Research · serving

Gemma-4 spec decoding on Apple Silicon

Topic Research Reading time 9 min Related MTP guide · MTP postmortem · Gemma-4 support post

Qwen ships an MTP head inside every Qwen3.5 and Qwen3.6 checkpoint. OptiQ uses it to get 1.20x to 1.40x decode speedups (see last week's MTP post). Gemma-4 does not ship an MTP head. Google instead publishes a separate small model alongside the target, with the suffix -assistant, that you load as a draft model.

The first time we tried to wire it up we got nowhere and parked it. This time we kept going. The end state is a generic spec runtime in optiq/runtime/spec/, a working -assistant drafter for Gemma-4 E4B, and a "Spec drafter" picker in the OptiQ Lab Server page that flips it on. Greedy γ=1, 1.18x decode geomean across five prompt categories, 31% acceptance.

This is the writeup of how we got there, including the two RMSNorm-shaped bugs that took us from 0% to 33% acceptance and the bf16 numeric artifact we still cannot route around.

Why the first attempt did not work

When we first looked at Gemma spec decoding, we tried to make it fit the same shape as Qwen MTP. That meant treating the drafter as a head we could attach to the target and calling mlx-lm's built-in speculative path. Neither premise survived contact with the model architecture.

The Gemma -assistant drafter is not a head bolted onto the target. It is a 4-layer Q-only transformer. It has its own attention layers, its own MLP layers, its own RMSNorms, its own RoPE, its own output projection. The thing that makes it Q-only is that those attention layers compute only the Q projection. K and V come from the target's KV cache, two specific donor layers, one sliding-window and one full-attention, picked by Google during training. The drafter is an EAGLE-family model in spirit, not an MTP one.
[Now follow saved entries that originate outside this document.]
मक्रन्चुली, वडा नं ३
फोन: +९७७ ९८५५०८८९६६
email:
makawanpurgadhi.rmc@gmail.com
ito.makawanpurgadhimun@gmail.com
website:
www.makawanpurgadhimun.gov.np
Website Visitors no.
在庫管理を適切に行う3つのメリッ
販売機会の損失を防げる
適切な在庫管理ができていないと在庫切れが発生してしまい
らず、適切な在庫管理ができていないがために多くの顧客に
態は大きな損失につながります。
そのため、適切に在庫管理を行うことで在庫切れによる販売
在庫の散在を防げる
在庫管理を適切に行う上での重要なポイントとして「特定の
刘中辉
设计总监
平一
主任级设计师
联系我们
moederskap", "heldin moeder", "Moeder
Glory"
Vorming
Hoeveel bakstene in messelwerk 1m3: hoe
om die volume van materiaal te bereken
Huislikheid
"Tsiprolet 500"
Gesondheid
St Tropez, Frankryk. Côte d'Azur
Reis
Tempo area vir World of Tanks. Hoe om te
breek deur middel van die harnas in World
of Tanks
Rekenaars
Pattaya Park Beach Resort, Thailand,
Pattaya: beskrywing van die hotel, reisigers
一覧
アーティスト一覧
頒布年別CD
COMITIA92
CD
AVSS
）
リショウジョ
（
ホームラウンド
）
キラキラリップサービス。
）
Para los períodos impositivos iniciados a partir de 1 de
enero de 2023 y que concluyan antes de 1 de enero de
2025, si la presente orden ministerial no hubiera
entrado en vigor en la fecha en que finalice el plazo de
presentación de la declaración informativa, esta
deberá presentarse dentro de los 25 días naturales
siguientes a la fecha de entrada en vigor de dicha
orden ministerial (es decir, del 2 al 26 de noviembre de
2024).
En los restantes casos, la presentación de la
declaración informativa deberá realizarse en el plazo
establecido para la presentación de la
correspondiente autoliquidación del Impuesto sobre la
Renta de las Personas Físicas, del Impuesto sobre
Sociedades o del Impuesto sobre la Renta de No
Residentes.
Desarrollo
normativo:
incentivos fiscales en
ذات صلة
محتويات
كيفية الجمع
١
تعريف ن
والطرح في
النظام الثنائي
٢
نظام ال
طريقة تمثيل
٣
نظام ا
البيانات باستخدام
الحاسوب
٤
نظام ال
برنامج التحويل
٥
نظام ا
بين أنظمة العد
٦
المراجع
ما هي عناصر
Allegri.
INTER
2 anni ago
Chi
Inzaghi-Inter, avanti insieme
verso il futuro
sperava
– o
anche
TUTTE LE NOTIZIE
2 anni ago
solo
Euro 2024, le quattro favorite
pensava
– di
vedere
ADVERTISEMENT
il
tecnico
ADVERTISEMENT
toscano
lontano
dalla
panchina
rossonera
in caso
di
This means three things had to be built fresh:

A loader for the drafter weights that knows about the centroid-clustering output head, the per-block RoPE variants, and the Gemma-specific normalization.
A KV viewer for the target that can produce typed K and V tensors in chronological order, accounting for the fact that one donor uses a RotatingKVCache (ring buffer, sliding window) and the other uses a plain KVCache (append-only, with stale tail).
A spec loop that knows to feed the drafter the last emitted token's embedding scaled by sqrt(hidden_size), plus the target's last hidden state, plus the shared KV.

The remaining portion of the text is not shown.